The iconic road that seem cutting through the mountainous range here in the middle.

The Nho Quế River, but wasn't in that trademark natural green color, probably because of some rain water.

We probably can have a very good viewpoint from the road on that opposite site.

And the balcony seat on Panorama Coffee was just astonishing!

Pairing with some icy drinks, it was a perfect pit stop.

Close up view on the Nho Quế River along Ma Pi Leng Pass.

That was the downhill road that we rode through earlier, truly not recommended for amateur rider.

Towards the dam side of the river that control the flow.

The panorama view on one of the deepest canyon in South East Asia here was truly amazing!

Panorama Coffee, they for sure name their shop perfectly and I am totally agree with it!
Following QL4C road for a while after exiting from Ma Pi Leng Pass, we quickly reach Meo Vac township, and it was already afternoon already! We spend whole morning effectively since departed from Dong Van until Meo Vac which was just around 20 KM away. Q chose a random eatery shop in the town, and it definitely was a great one, especially the juicy pork!
I checked on the distance towards Du Gia from Meo Vac, it was roughly around 70 KMs, but since it wasn't riding on the main QL4C road anymore, and the route seem required to pass through quite a number of high mountain passes, we decided to move early after the lesson learned a day earlier while travelling to Dong Van.
The first half of the road was truly not in good condition at all, with some of the part even damage heavily, hence we have to go slowly most of the time. But since there was nothing much to see all the way to Mậu Duệ, hence it seems that we were still good in our time management today.

Vegetable in soup, simple and healthy.

Stir fried beef with mushroom.

This juicy pork was out of this world!

Still very long road to go.

Q finding a good spot to snap some great photo.

Zigzag road downhill route.
Unexpectedly, after the series of hike all the way uphill from Mậu Duệ, it offered us with one of the most beautiful paddy terrace view I ever witnessed in my life! It was an open area with truly wide views all over the deep valley, and also the road that we went through all the way up to the highest passes of the road. It truly make me have that feeling staring on these magnificent view from here, make me want to shout out load, 'I am the King of the World!'
Luckily we truly departed earlier that we planned originally from Meo Vac, as we did spend hell lots of time wandering around this high passes with gorgeous view point!

The curly road that we went through until this high pass with spectacular view!

Close up view on the paddy terrace, simply astonishing.

It must be superb if we were able to stay at the house in the middle of the paddy terrace.

Perfectly crafted paddy terrace.

Looked like a helipad there?

To the other side of the view from high pass.

We were so high up and the photo taken on the paddy terrace here feel like a drone shot.

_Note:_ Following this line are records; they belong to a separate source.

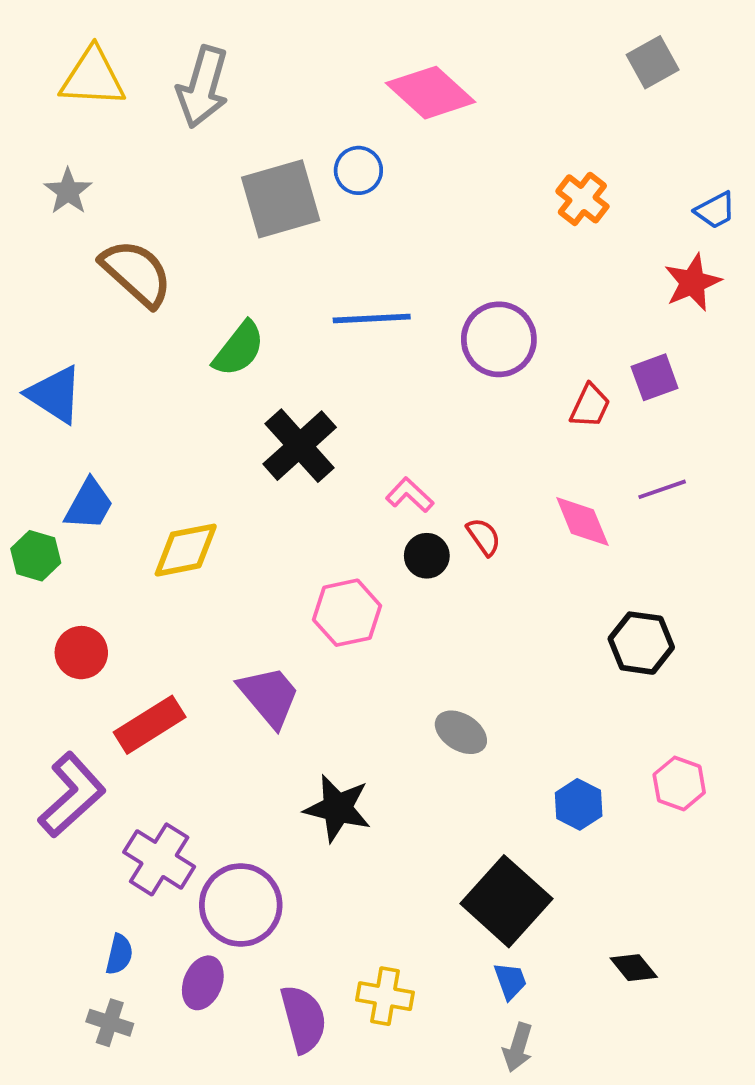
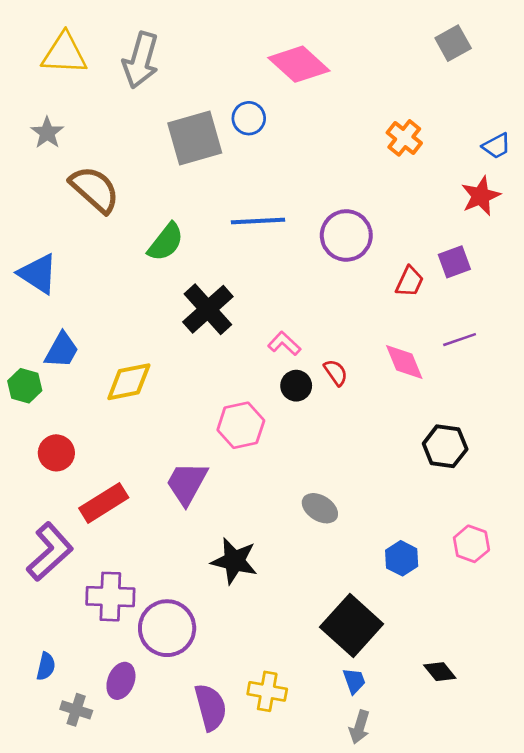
purple trapezoid: (269, 696) -> (187, 483), turned -111
purple cross: (159, 859) -> (110, 597), turned -30
blue semicircle: (119, 954) -> (46, 666), moved
purple ellipse: (203, 983) -> (121, 681), moved

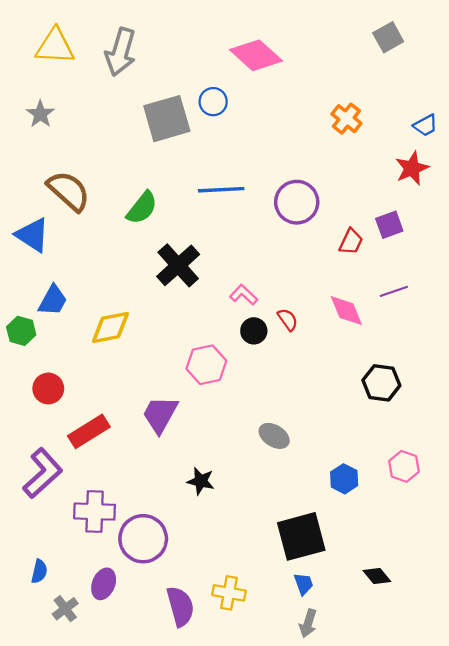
brown semicircle: (95, 189) -> (69, 191), moved
black star: (234, 561) -> (201, 481), size x0.7
black square: (352, 626) -> (301, 536), turned 33
gray cross: (76, 710) -> (65, 609), turned 35

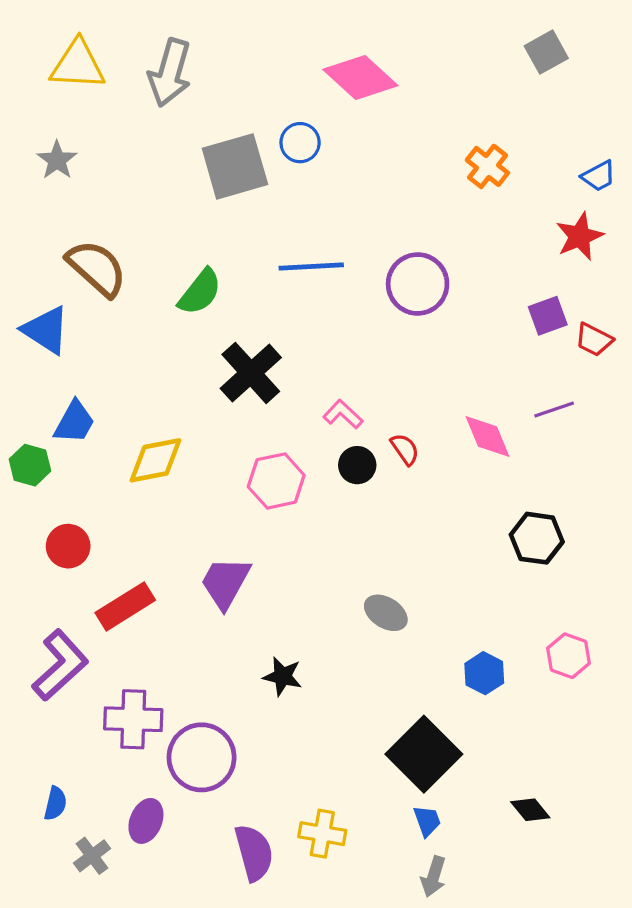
red trapezoid: (351, 242) -> (594, 340), moved, turned 92
pink hexagon: (206, 365) -> (276, 481), moved
black square: (301, 536) -> (424, 754), turned -30

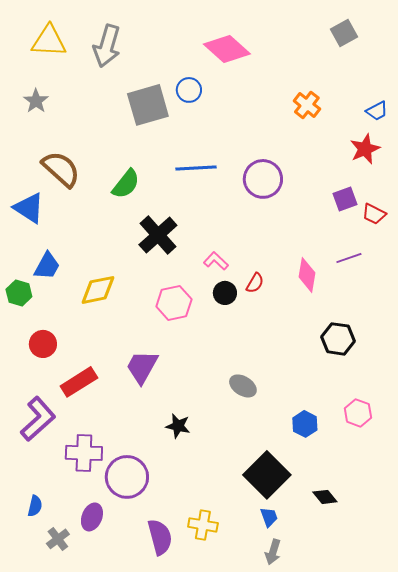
pink diamond: (487, 436) -> (307, 275), turned 32
red semicircle: (405, 449) -> (255, 283), turned 65
black diamond: (530, 810) -> (325, 497), moved

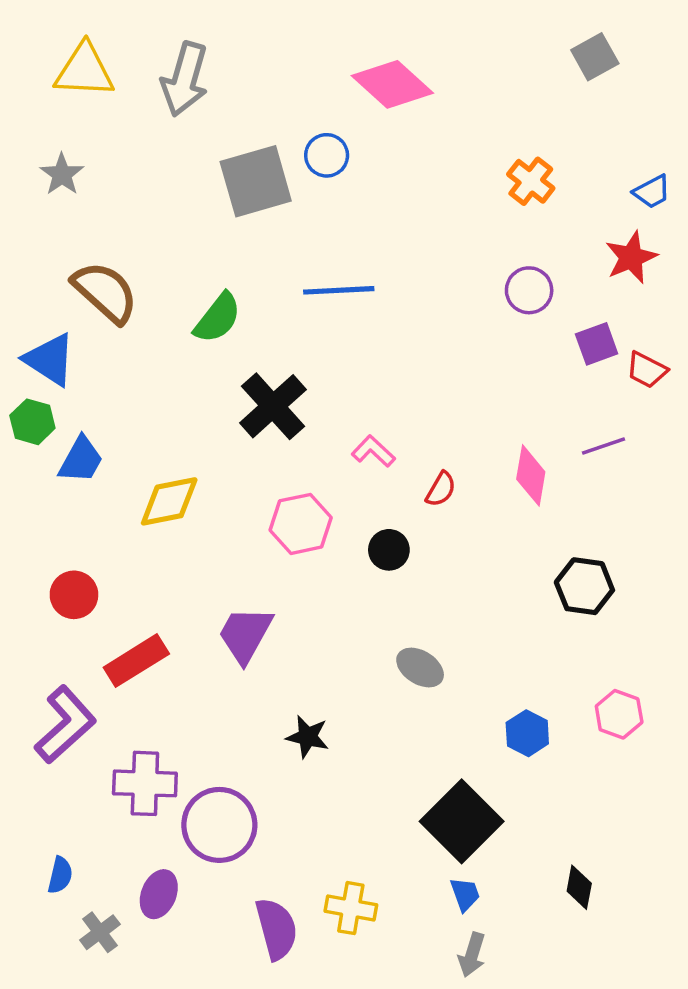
purple circle: (263, 179) -> (529, 290), moved, size x0.7
green hexagon: (19, 293) -> (32, 422), moved
black circle: (225, 293) -> (389, 550), moved
black diamond: (325, 497) -> (579, 887), moved, turned 50

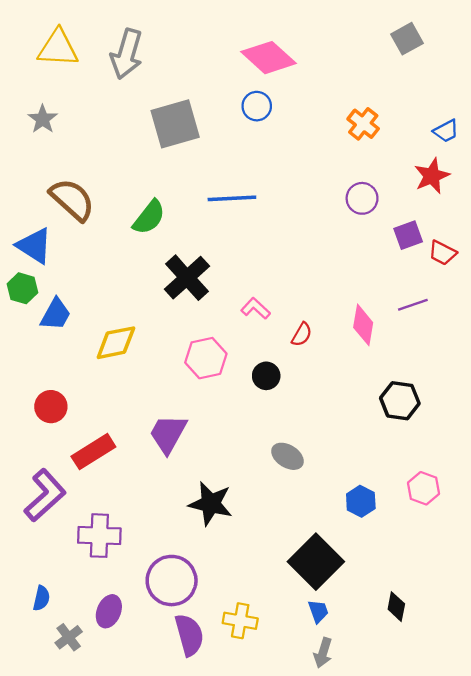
blue circle: (327, 155) -> (257, 106), moved
black star: (308, 737) -> (211, 504), size x1.5
purple circle: (219, 825) -> (172, 581), moved

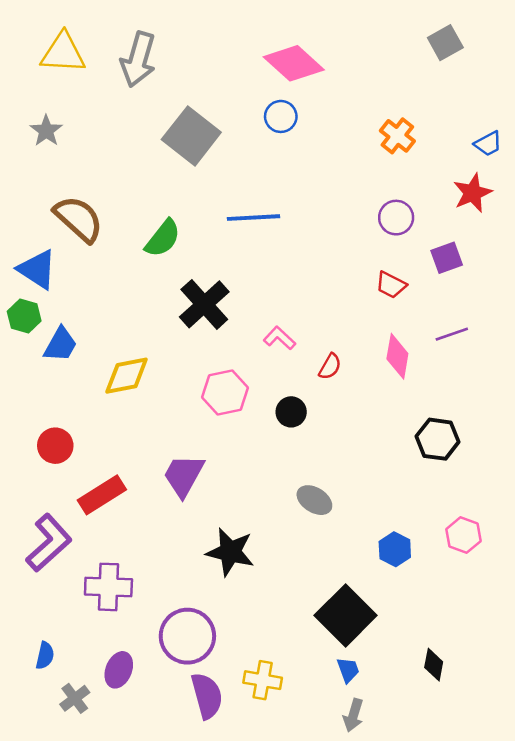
gray square: (175, 124) -> (191, 136), turned -36
red trapezoid: (442, 253) -> (391, 285), moved

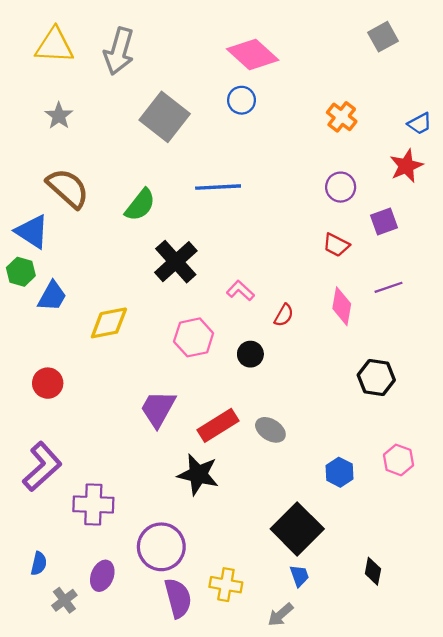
gray star: (46, 131) -> (59, 116), moved
red rectangle: (102, 495) -> (218, 425), moved
gray arrow: (353, 715) -> (280, 615), moved, turned 32

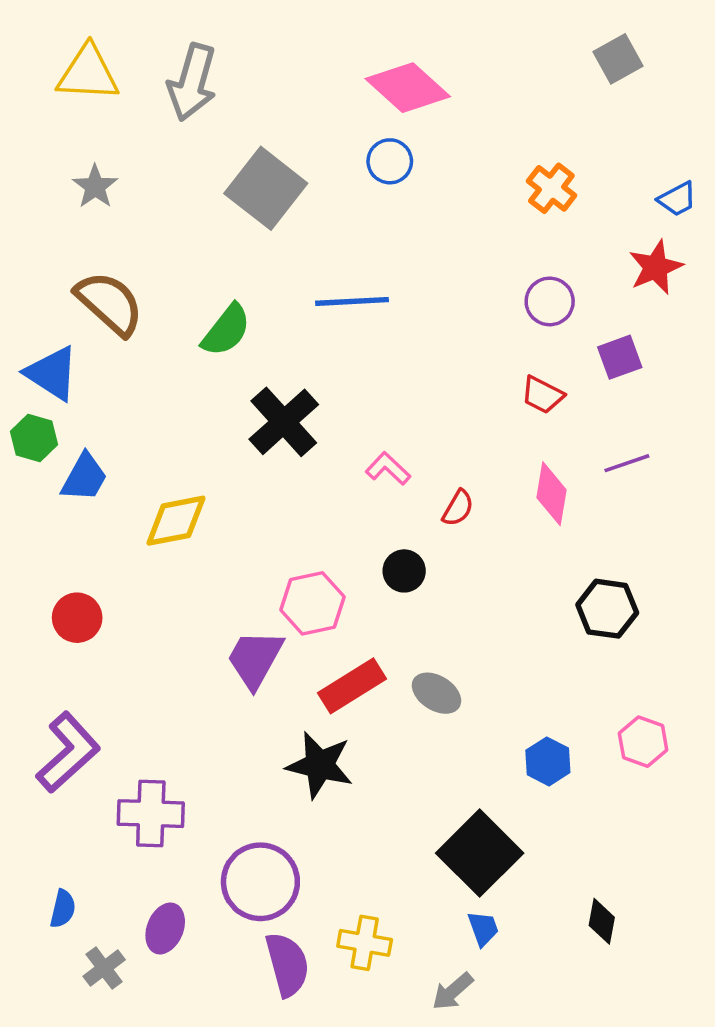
pink hexagon: (194, 337) -> (312, 603), moved

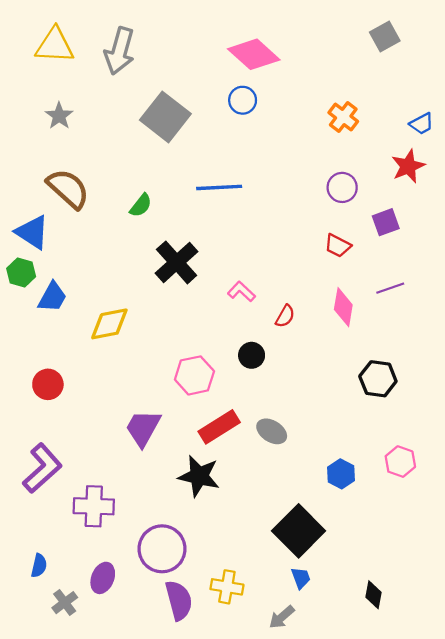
green semicircle: (226, 330) -> (141, 205), size x0.7
purple trapezoid: (255, 659) -> (143, 428), moved
black diamond: (602, 921) -> (373, 595), moved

Q snapping photo with phone, wearing her Faceless helmet.
It was already close to sunset when we reached Du Gia, and I still can remember the first impression I have on it was the super beautiful and yellowish paddy field, with its surrounding, after we descend for a while all the way from high passes! It was the best and warm welcome for sure from a very small village, but surprisingly crowded with foreign tourists. Our original plan was to visit a waterfall upon reaching the village, but the sky already turned dark when we done checking in to a dormitory. Well, we weren't disappointed at all as we have our time well spent on the right place in our opinion. We can have the visit to the waterfall next morning, not an issue at all.
Planning was always good, but surprises like this that came unexpectedly was truly something very special!
The distance covered today was around 90 KMs.

A small village on the road before reaching Du Gia.

Astonishing yellowish color upon reaching Du Gia!

A lone tree and paddy field.

Thanks for the perfect welcome to us here!

Welcome to the small village of Du Gia.